With world growth under pressure, US oil futures tumbled more than 2%, giving up more of last week’s 17% rally.
On the currency markets, the Bloomberg Dollar Spot Index rose 0.2%, the euro was little changed at $0.9711, the British pound fell 0.6% to $1.0986 and the Japanese yen was little changed at 145.82 per dollar.
🔑 Key events of the day:
Oil prices fell again on Tuesday amid fears that an economic slowdown will curb the gains of the Organization of Petroleum Exporting Countries (OPEC). West Texas Intermediate (WTI) closed the day at $89.35 per barrel for November delivery, further trimming the gains it managed to accumulate last week when OPEC and its allies announced a production cut of two million barrels per day. Brent for December delivery fell below $94.
On the other hand, leading Wall Street figures, such as JPMorgan Chase & Co. (JPM) CEO Jamie Dimon, expect the US and world economies to sink into recession as early as next year.
The International Monetary Fund and the World Bank have also warned that the risks of a slowdown have increased.
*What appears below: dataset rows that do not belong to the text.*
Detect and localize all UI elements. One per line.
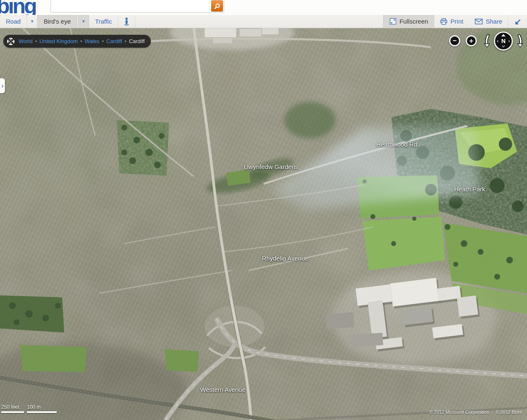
minus-icon: −	[453, 37, 457, 44]
zoom-in-button[interactable]: +	[466, 35, 477, 46]
print-label: Print	[450, 18, 463, 25]
map-canvas[interactable]: Heathwood Rd Llwynfedw Gardens Heath Par…	[0, 28, 527, 420]
breadcrumb: World • United Kingdom • Wales • Cardiff…	[3, 35, 151, 48]
scale-bar: 250 feet 100 m	[1, 404, 57, 413]
rotate-right-button[interactable]	[515, 34, 525, 51]
breadcrumb-current: Cardiff	[129, 38, 145, 44]
share-envelope-icon	[475, 19, 483, 24]
map-copyright: © 2012 Microsoft Corporation © 2012 Blom	[429, 410, 522, 415]
breadcrumb-separator: •	[35, 38, 37, 44]
map-style-birdseye-button[interactable]: Bird's eye	[37, 15, 77, 28]
toolbar-divider	[135, 15, 136, 28]
scale-feet-label: 250 feet	[1, 404, 24, 410]
compass-north-label: N	[501, 38, 505, 44]
copyright-microsoft: © 2012 Microsoft Corporation	[429, 410, 489, 415]
rotate-right-arrow-icon	[515, 34, 525, 49]
compass-north-tick-icon	[501, 34, 505, 36]
fullscreen-label: Fullscreen	[399, 18, 428, 25]
map-label-heath-park: Heath Park	[454, 186, 485, 193]
scale-feet: 250 feet	[1, 404, 24, 413]
print-icon	[440, 18, 447, 25]
rotate-left-arrow-icon	[482, 34, 493, 49]
birdseye-style-dropdown[interactable]: ▾	[78, 15, 89, 28]
scale-meters: 100 m	[27, 404, 57, 413]
breadcrumb-united-kingdom[interactable]: United Kingdom	[39, 38, 78, 44]
breadcrumb-separator: •	[80, 38, 82, 44]
toolbar-right-group: Fullscreen Print	[383, 15, 527, 28]
print-button[interactable]: Print	[434, 15, 469, 28]
locate-icon	[6, 37, 15, 46]
share-button[interactable]: Share	[469, 15, 508, 28]
copyright-blom: © 2012 Blom	[496, 410, 522, 415]
map-label-llwynfedw-gardens: Llwynfedw Gardens	[244, 163, 298, 170]
birdseye-label: Bird's eye	[44, 18, 70, 25]
map-toolbar: Road ▾ Bird's eye ▾ Traffic	[0, 15, 527, 28]
map-style-road-button[interactable]: Road	[0, 15, 27, 28]
breadcrumb-separator: •	[125, 38, 127, 44]
bing-maps-window: bing™ Road ▾ Bird's eye ▾ Traffic	[0, 0, 527, 420]
map-label-western-avenue: Western Avenue	[200, 386, 246, 393]
bing-logo[interactable]: bing™	[0, 0, 40, 15]
traffic-label: Traffic	[95, 18, 112, 25]
sidebar-expand-tab[interactable]: ›	[0, 78, 5, 93]
expand-chevron-icon: ›	[2, 82, 4, 89]
collapse-arrow-icon: ↙	[514, 17, 521, 27]
road-label: Road	[6, 18, 21, 25]
aerial-imagery	[0, 28, 527, 420]
search-button[interactable]	[211, 0, 223, 12]
rotate-left-button[interactable]	[482, 34, 493, 51]
share-label: Share	[486, 18, 502, 25]
scale-meters-label: 100 m	[27, 404, 57, 410]
fullscreen-button[interactable]: Fullscreen	[383, 15, 434, 28]
scale-meters-rule	[27, 411, 57, 413]
breadcrumb-wales[interactable]: Wales	[85, 38, 99, 44]
compass-rotate-east-icon[interactable]: ›	[508, 38, 510, 43]
scale-feet-rule	[1, 411, 24, 413]
top-header: bing™	[0, 0, 527, 15]
map-label-rhydelig-avenue: Rhydelig Avenue	[262, 255, 308, 262]
chevron-down-icon: ▾	[31, 19, 34, 24]
breadcrumb-cardiff[interactable]: Cardiff	[106, 38, 122, 44]
search-icon	[214, 3, 220, 10]
zoom-out-button[interactable]: −	[449, 35, 460, 46]
chevron-down-icon: ▾	[82, 19, 85, 24]
search-box	[51, 0, 224, 12]
road-style-dropdown[interactable]: ▾	[27, 15, 38, 28]
plus-icon: +	[469, 37, 474, 44]
map-label-heathwood-rd: Heathwood Rd	[376, 141, 417, 148]
compass-rotate-west-icon[interactable]: ‹	[497, 38, 498, 43]
search-input[interactable]	[51, 0, 209, 12]
streetside-person-icon	[124, 17, 129, 26]
breadcrumb-separator: •	[102, 38, 104, 44]
compass-rotate-south-icon[interactable]: ˅	[502, 44, 505, 48]
bing-logo-text: bing	[0, 0, 36, 15]
traffic-button[interactable]: Traffic	[89, 15, 118, 28]
dock-map-button[interactable]: ↙	[508, 15, 527, 28]
streetside-button[interactable]	[118, 15, 135, 28]
compass-control[interactable]: ‹ N › ˅	[494, 31, 513, 51]
breadcrumb-world[interactable]: World	[19, 38, 33, 44]
fullscreen-icon	[389, 18, 396, 25]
“Lack of risk appetite and technical moves seem to be responsible for the move lower in crude after a very bullish few sessions following the OPEC quota cut announcement,” said Bart Melek, chief commodity strategist at TD Securities.
🍝 For the dinner table debate:
The International Monetary Fund (IMF) once again improved its growth forecast for Latin American and the Caribbean in 2022. According to the most recent version of its World Economic Outlook (WEO), the figure will be 3.5% this year, 0.5% above its July forecast. The new projections are 1% above the April revision.
However, the outlook for 2023 is less favorable, when the IMF expects the region’s economy to grow by 1.7%, down -0.8% and -0.3% from the April and July revisions, respectively.
Like other projections such as those of the World Bank and the Institute of International Finance (IIF), which both projected 3% growth for the region in 2022 in their October revisions, the IMF also argues that the rise in commodity prices and the normalization of activities in intensive sectors have given the region better economic activity.
-- Leidys Becerra, a content producer at Bloomberg Línea, and Stephen Kirkland of Bloomberg News, contributed to this report.